Work item:
Please filter the entries for the word "Dauer" and copy every line that has it.

■ ■ ■ ■

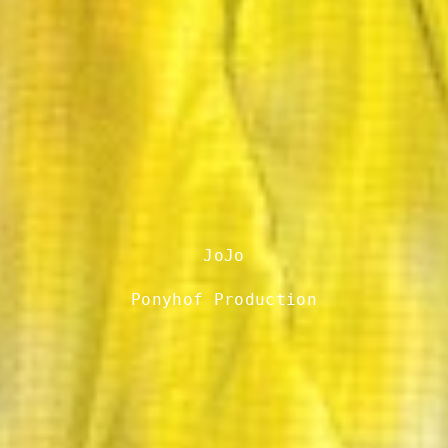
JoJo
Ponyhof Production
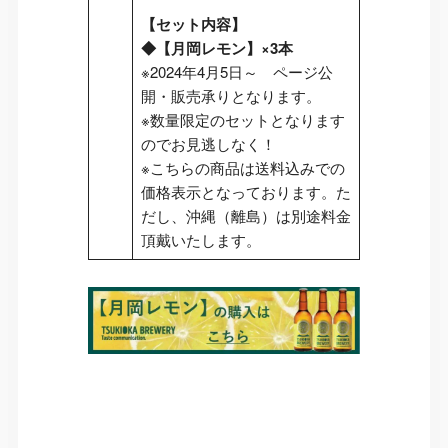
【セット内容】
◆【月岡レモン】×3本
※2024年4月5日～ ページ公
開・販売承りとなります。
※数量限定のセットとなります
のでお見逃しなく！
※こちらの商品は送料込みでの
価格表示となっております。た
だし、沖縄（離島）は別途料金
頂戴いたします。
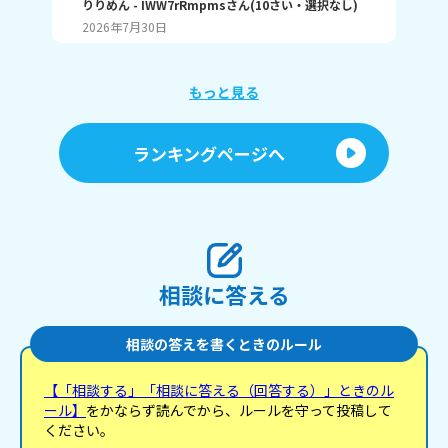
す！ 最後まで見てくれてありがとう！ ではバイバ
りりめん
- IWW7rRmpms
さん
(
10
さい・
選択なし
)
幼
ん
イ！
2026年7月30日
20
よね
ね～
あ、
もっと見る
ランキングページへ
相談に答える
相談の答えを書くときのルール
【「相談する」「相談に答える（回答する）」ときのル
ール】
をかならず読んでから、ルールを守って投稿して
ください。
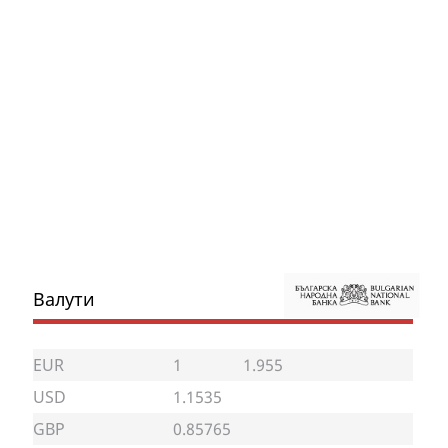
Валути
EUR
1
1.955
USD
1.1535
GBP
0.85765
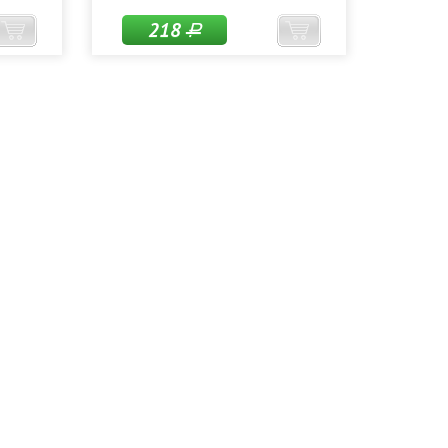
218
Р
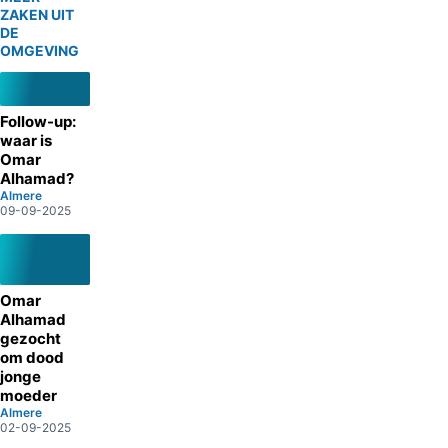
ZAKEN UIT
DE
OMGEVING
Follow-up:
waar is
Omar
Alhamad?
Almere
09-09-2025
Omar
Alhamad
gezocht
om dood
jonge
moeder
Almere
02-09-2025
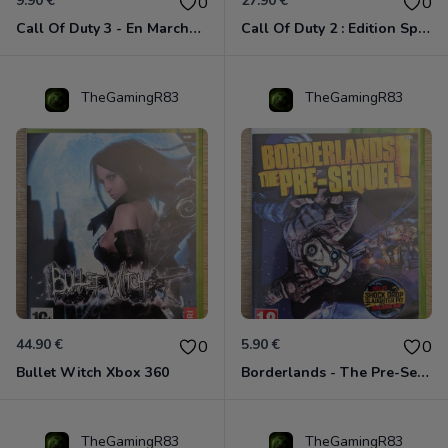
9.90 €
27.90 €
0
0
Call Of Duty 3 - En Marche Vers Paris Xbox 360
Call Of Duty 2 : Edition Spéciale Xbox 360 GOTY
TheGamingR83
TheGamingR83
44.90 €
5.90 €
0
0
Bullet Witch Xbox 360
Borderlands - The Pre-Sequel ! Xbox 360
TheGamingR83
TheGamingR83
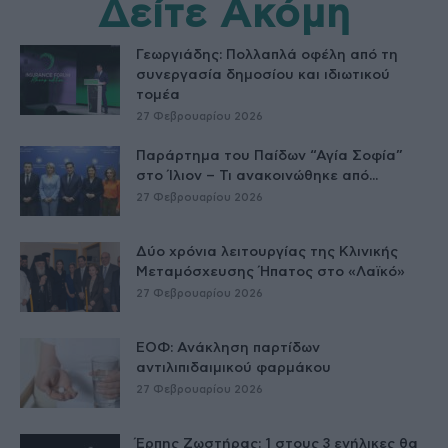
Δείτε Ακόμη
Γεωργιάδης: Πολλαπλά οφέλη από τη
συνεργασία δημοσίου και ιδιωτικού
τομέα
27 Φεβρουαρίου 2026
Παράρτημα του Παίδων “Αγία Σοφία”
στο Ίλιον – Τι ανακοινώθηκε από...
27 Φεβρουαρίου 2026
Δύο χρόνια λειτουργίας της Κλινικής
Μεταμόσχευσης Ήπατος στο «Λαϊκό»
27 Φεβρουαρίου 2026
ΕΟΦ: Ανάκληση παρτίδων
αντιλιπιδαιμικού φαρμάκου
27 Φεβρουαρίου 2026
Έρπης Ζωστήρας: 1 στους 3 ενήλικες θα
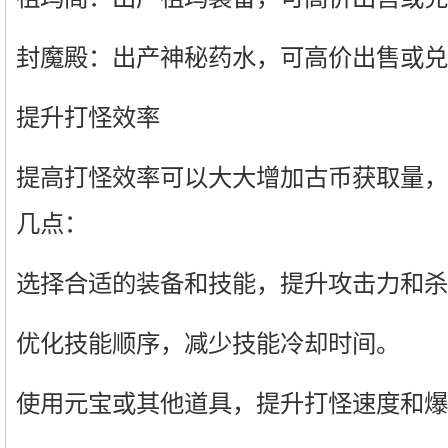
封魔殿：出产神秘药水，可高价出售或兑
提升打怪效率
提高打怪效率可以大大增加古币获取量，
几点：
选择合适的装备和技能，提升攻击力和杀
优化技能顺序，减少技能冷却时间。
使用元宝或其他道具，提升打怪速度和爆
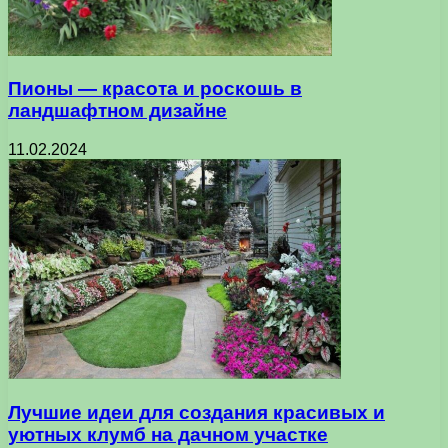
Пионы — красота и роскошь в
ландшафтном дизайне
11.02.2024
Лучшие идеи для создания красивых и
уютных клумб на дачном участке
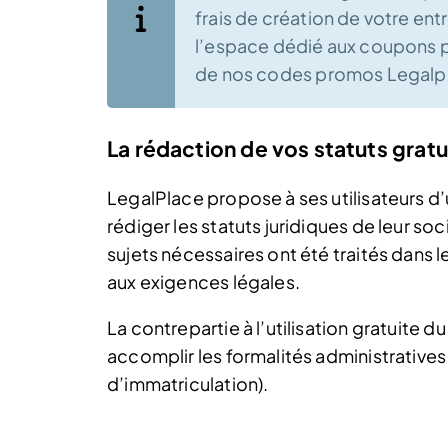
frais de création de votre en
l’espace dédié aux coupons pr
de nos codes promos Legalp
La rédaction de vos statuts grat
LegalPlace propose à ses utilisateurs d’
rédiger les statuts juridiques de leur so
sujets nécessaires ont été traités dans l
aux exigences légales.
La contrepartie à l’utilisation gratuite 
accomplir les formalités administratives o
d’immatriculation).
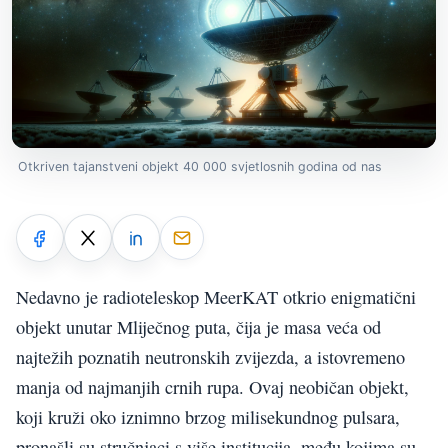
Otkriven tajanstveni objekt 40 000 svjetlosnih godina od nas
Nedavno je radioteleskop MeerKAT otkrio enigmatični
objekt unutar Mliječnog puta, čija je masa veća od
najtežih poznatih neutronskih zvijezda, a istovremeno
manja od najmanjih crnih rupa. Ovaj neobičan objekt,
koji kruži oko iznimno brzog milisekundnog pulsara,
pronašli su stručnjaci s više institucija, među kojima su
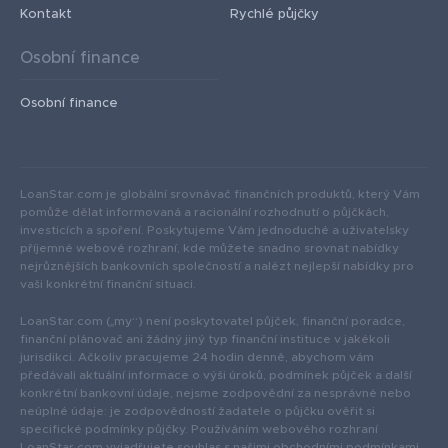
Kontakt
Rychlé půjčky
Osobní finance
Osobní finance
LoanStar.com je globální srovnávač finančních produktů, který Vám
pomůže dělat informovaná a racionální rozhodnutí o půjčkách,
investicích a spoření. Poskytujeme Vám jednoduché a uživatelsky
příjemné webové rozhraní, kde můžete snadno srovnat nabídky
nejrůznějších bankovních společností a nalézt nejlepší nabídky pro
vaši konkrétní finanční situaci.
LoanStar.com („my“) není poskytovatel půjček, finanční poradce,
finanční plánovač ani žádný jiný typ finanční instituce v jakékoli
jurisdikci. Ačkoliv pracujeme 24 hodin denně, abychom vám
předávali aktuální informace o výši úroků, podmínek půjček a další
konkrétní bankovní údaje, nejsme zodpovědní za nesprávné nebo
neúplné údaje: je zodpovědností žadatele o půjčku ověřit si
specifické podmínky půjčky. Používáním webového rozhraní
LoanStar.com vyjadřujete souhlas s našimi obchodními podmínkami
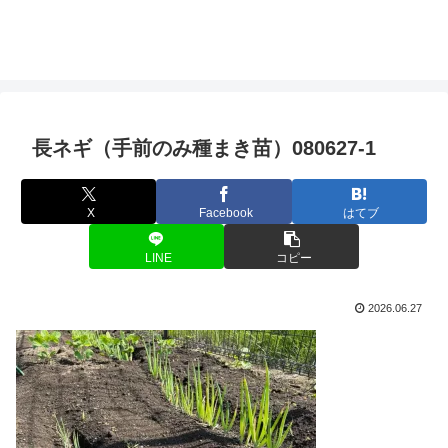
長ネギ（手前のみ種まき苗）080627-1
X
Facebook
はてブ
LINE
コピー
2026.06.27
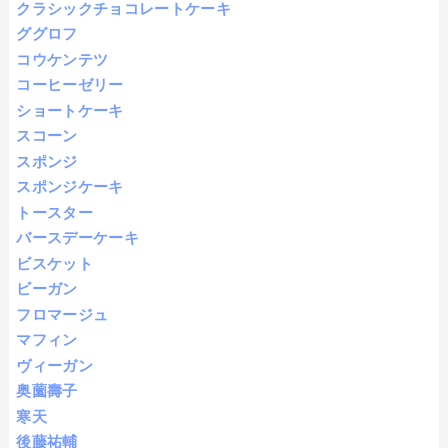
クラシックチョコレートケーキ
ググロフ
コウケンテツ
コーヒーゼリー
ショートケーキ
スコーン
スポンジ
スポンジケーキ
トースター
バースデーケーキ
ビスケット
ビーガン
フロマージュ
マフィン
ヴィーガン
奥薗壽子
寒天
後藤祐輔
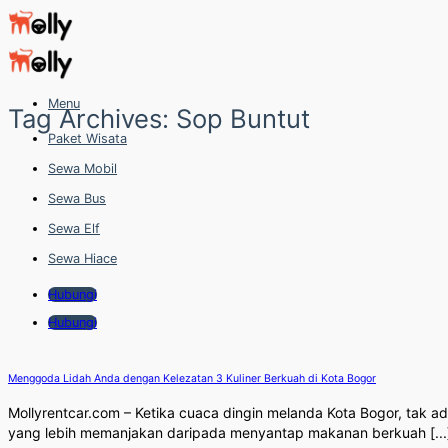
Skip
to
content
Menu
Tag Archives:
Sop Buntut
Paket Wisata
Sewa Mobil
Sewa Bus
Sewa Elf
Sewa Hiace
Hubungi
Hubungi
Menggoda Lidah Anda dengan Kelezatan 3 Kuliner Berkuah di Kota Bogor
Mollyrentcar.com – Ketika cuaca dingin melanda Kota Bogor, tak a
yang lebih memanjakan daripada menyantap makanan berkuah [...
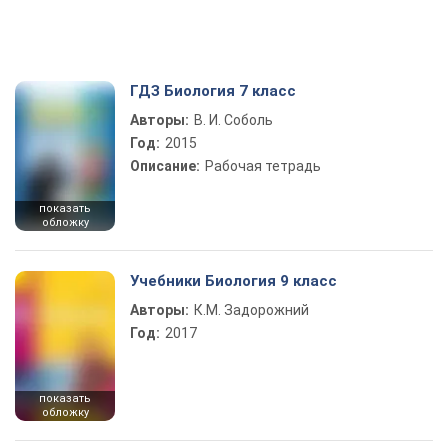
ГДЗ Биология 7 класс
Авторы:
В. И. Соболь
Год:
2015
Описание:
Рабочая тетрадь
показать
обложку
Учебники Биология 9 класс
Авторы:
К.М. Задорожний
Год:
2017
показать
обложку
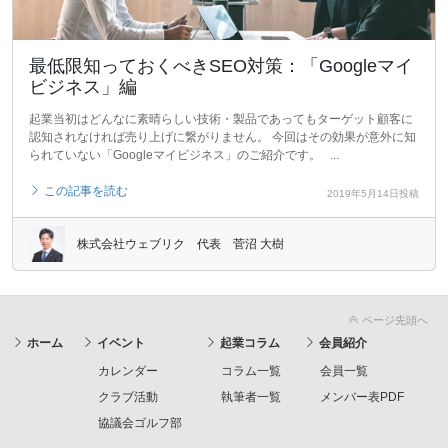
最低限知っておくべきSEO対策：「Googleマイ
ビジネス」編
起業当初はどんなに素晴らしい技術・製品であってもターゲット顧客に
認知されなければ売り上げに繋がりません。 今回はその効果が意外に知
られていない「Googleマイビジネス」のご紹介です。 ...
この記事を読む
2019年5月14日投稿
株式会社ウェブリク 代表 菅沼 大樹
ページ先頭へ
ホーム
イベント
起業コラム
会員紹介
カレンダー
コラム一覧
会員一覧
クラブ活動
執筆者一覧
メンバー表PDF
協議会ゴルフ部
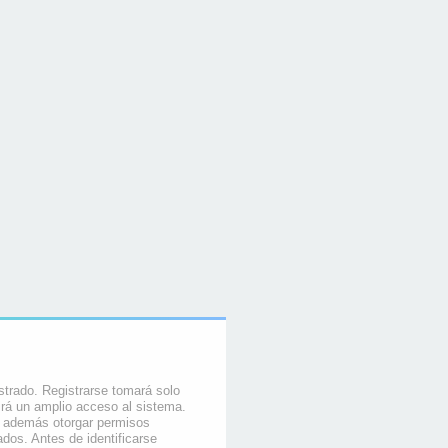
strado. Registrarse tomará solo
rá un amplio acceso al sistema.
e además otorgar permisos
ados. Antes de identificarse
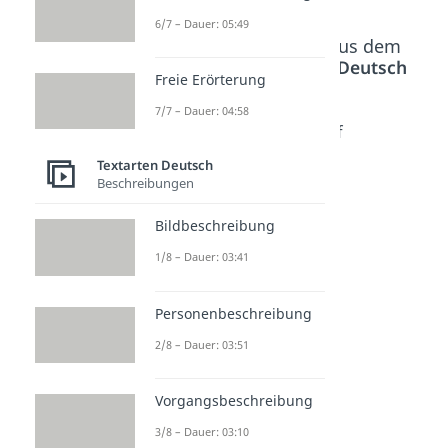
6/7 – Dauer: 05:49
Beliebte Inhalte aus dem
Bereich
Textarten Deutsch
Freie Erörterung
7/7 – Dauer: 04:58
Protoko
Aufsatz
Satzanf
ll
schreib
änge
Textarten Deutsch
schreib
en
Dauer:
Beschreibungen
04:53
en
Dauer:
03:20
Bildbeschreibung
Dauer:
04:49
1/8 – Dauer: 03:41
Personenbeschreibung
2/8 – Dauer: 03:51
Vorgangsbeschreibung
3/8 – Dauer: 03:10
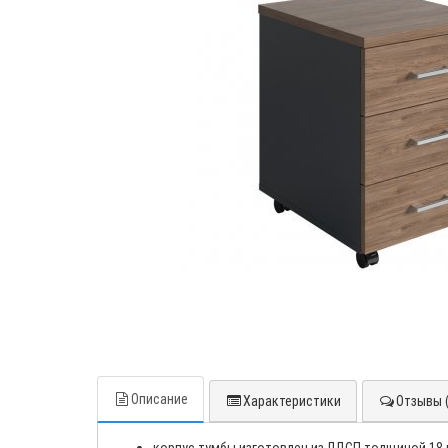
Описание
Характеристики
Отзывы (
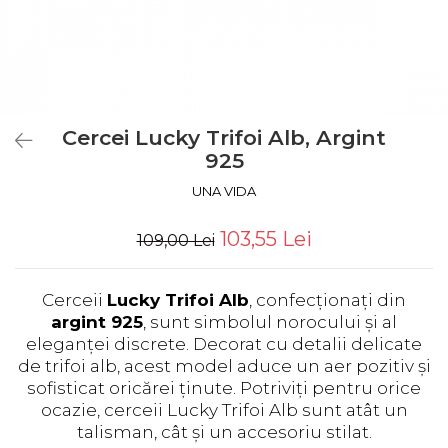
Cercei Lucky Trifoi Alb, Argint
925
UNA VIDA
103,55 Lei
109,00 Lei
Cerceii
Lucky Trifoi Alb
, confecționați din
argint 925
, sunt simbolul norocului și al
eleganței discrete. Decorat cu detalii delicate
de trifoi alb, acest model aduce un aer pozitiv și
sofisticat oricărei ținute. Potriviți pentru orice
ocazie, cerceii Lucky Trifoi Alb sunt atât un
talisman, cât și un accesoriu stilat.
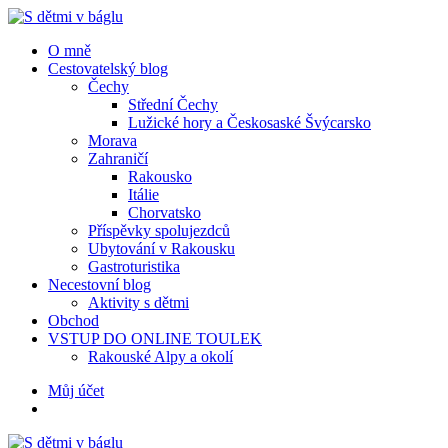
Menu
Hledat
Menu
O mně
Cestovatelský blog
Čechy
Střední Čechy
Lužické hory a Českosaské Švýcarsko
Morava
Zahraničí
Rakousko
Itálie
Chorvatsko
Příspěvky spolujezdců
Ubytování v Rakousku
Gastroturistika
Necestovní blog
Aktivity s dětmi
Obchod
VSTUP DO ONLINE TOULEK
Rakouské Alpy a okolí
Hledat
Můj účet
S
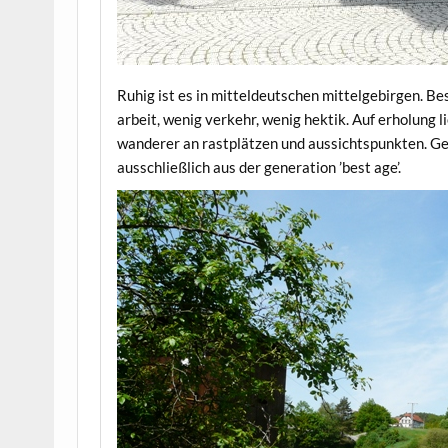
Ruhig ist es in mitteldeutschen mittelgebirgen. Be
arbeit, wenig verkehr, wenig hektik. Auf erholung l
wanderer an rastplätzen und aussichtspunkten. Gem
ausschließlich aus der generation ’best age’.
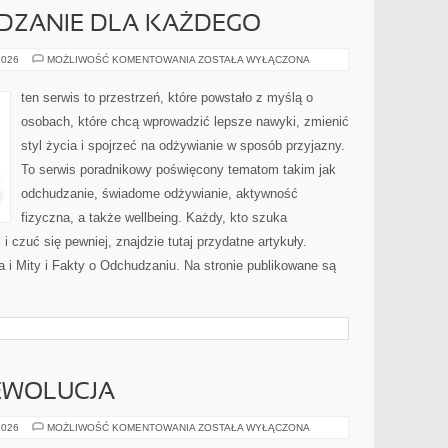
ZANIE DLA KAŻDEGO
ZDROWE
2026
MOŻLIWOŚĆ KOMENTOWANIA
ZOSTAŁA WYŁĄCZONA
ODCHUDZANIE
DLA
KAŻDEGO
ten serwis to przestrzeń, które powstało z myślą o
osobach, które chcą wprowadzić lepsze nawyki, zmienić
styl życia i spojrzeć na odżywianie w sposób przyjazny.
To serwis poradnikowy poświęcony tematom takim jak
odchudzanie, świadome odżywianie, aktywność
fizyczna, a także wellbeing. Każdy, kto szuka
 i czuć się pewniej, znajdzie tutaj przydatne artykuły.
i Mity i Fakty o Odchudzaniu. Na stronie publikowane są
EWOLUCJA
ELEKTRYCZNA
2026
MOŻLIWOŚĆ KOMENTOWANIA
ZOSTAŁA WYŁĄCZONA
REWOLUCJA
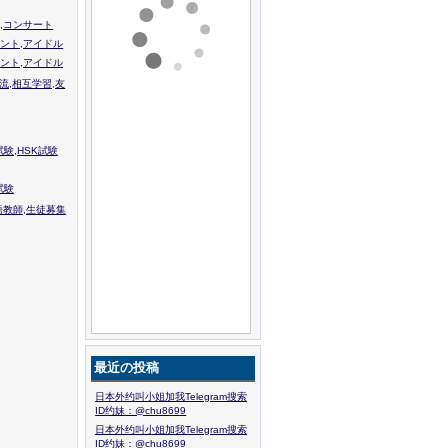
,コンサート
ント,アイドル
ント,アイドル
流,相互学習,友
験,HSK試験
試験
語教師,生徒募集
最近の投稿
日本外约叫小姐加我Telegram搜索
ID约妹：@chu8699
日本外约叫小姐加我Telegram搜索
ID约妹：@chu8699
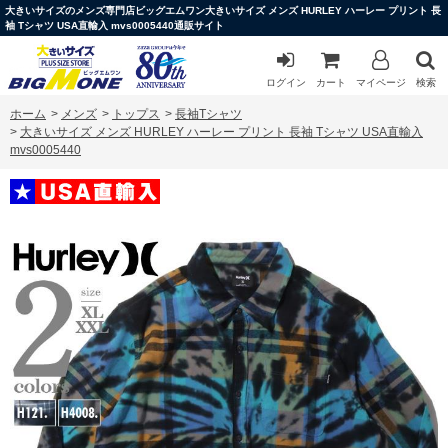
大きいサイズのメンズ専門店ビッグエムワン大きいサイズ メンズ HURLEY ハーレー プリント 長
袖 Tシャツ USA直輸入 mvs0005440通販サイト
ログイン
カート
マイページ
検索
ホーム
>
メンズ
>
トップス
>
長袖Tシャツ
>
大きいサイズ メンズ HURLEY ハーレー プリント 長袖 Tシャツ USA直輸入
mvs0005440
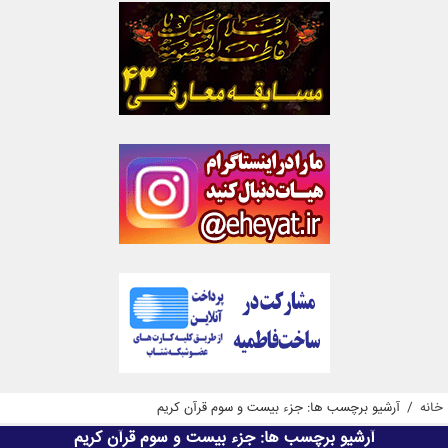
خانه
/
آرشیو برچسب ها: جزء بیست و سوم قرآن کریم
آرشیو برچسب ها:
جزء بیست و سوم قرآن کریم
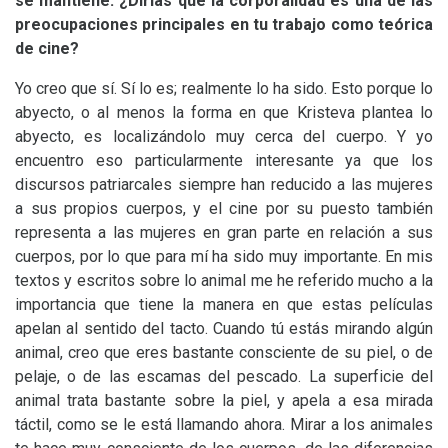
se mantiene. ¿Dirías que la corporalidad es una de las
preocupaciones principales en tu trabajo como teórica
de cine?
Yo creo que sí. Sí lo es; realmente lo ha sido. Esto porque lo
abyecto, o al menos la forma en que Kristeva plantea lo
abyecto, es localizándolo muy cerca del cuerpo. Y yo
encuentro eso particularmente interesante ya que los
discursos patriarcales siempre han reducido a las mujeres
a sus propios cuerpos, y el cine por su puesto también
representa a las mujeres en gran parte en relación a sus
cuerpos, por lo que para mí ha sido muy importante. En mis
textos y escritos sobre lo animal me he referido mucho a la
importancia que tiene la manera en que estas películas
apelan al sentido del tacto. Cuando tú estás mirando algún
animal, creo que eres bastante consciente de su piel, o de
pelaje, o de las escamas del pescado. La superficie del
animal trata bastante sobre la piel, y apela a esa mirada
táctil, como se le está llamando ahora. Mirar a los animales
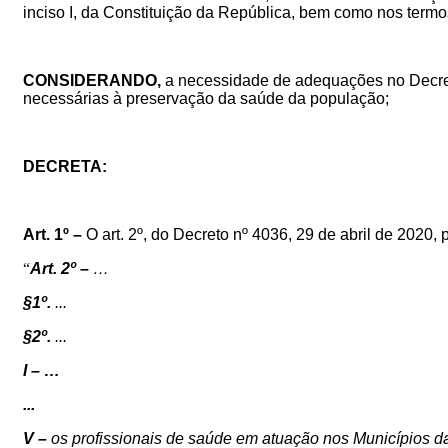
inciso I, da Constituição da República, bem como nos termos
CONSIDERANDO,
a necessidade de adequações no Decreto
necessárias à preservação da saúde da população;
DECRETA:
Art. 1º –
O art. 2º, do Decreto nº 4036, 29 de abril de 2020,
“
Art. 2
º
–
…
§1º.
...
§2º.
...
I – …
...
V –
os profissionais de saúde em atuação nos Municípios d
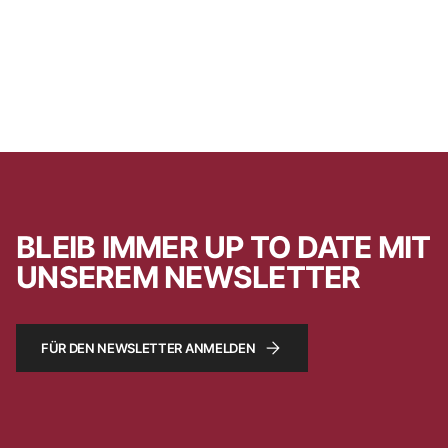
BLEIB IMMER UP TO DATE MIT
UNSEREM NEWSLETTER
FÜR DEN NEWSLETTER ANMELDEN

■ ■ ■ ■

Solution for this problem:
6/7 – Dauer: 05:49
7/7 – Dauer: 04:58
Dauer:
Dauer:
Dauer:
1/8 – Dauer: 03:41
2/8 – Dauer: 03:51
3/8 – Dauer: 03:10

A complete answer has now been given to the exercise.